Delimited by the ``BEGIN SAMPLE_TBL`` and ``END SAMPLE_TBL`` lines is the
sample table section of our :ref:`example configuration file<sample_config>`
above.
This is a tab-delimited table where each column represents information or
parameter values for each row, which represents a locus for a particular taxon
(i.e., each row will correspond to a sequence alignment we wish to include in
our analysis).

.. _sample_table_columns:

.. admonition:: Sample Table Columns 
    :class: definitions

    Column 1---Taxon label
        A unique label must be used to identify each pair of populations in the
        analysis.
    Column 2---Locus label
        A unique label must be used to identify each locus in the analysis.
    Column 3---Ploidy and/or generation-time multiplier
        The number in this column is used to scale for differences in ploidy
        among loci or for differences in generation-times among taxa.
        In our :ref:`example configuration file<sample_config>` 1.0 is used for
        loci from a diploid nuclear genome, whereas 0.25 is used for a region
        of the mitochondrial genome (because its haploid and maternally
        inherited).
        However, if a taxon "species-3" had :math:`1/4` the generation times of
        the other two taxa, we would specify "1.0" for the third column for its
        mitochondrial locus, and "4.0" for the third column for its nuclear
        loci.
    Column 4---Mutation-rate multiplier
        The number in this column is used to scale for differences in mutation
        rates among taxa and/or loci.
        In our :ref:`example configuration file<sample_config>`, we are
        assuming that the mitochondrial locus ("mito-1") is evolving
        four-times faster than the other loci (hence, the "4.0" in this fourth
        column for the three rows representing the mitochondrial locus).
    Columns 5 and 6---Number of gene copies from Populations 1 and 2
        For example, for "locus-1" of "species-1" in our :ref:`example
        configuration file<sample_config>`, we have "10" and "8" in Columns 5
        and 6.
        Thus, the first 10 sequences in the "``species-1-locus-1.fasta``" file
        specified in Column 12 must be from one population, and the last 8
        sequences must be from the other population.
        NOTE, which population is "1" or "2" is completely arbitrary. However,
        the numbers in Columns 5 and 6 must correspond to the first and
        last sequences, respectively, in the sequence file specified in Column
        12.
    Column 7---The transition/transversion rate ratio
        This is the transition/transversion rate ratio ("Kappa") of the HKY85
        model of nucleotide substitution :cite:`HKY` for this alignment.
        NOTE: This is the transition/transversion *rate* ratio, not the "count"
        ratio. I.e., Kappa = 1 is equal to the Jukes-Cantor model.

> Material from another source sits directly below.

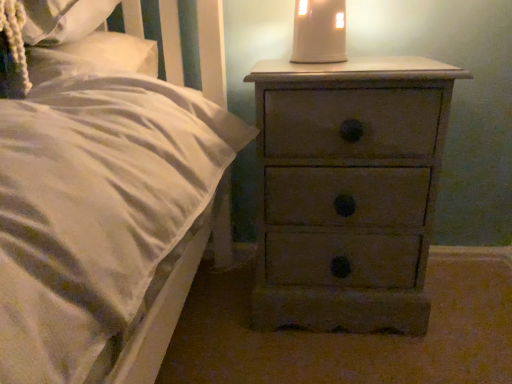 In order to click on vacant area to the right of distressed wood chest of drawers at right in this screenshot , I will do `click(468, 314)`.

    Column 8---The length of the alignment
        The number of columns in the alignment specified in Column 12.
    Columns 9, 10, and 11---Base frequencies
        Equilibrium frequencies of nucleotide bases A, C, and G, respectively.

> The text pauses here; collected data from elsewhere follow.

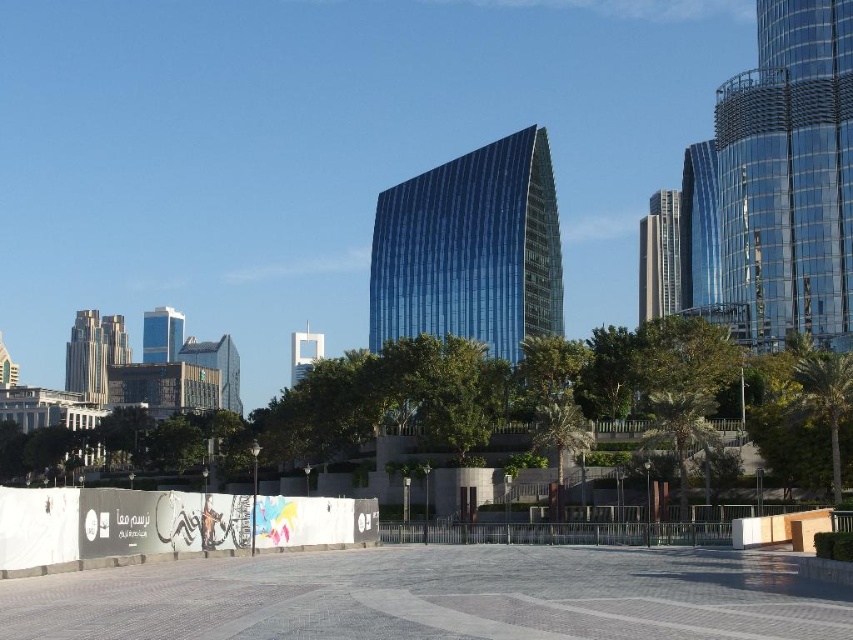 Question: Which point appears closest to the camera in this image?

Choices:
 (A) (113, 346)
 (B) (306, 321)

Answer: (B)

Question: Can you confirm if blue glass building at center is positioned to the left of transparent glass tower at center?

Choices:
 (A) yes
 (B) no

Answer: (B)

Question: Among these points, which one is nearest to the camera?

Choices:
 (A) (645, 216)
 (B) (105, 365)
 (C) (425, 284)
 (D) (850, 321)

Answer: (D)

Question: Which point appears farthest from the camera in this image?

Choices:
 (A) (233, 358)
 (B) (115, 326)
 (C) (698, 172)
 (D) (173, 337)

Answer: (B)

Question: Does blue glass building at center have a lesser width compared to transparent glass tower at center?

Choices:
 (A) yes
 (B) no

Answer: (B)

Question: Does metallic glass skyscraper at right appear under glassy metallic skyscraper at center?

Choices:
 (A) yes
 (B) no

Answer: (B)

        The frequency of T is simply 1 minus the sum of these three columns.
    Column 12---Path to sequence alignment
        The path to the fasta-formatted file containing the aligned sequences.
        The first sequences in the file should correspond to Column 5, and the
        last sequences in the file should correspond to Column 6.
        If only the name of the file is given (as in the :ref:`example
        configuration file<sample_config>` above), the file must be in the
        same directory ("folder") as the configuration file.
        The paths can be relative (e.g.,
        ``../alignments/species-1-locus-1.fasta``).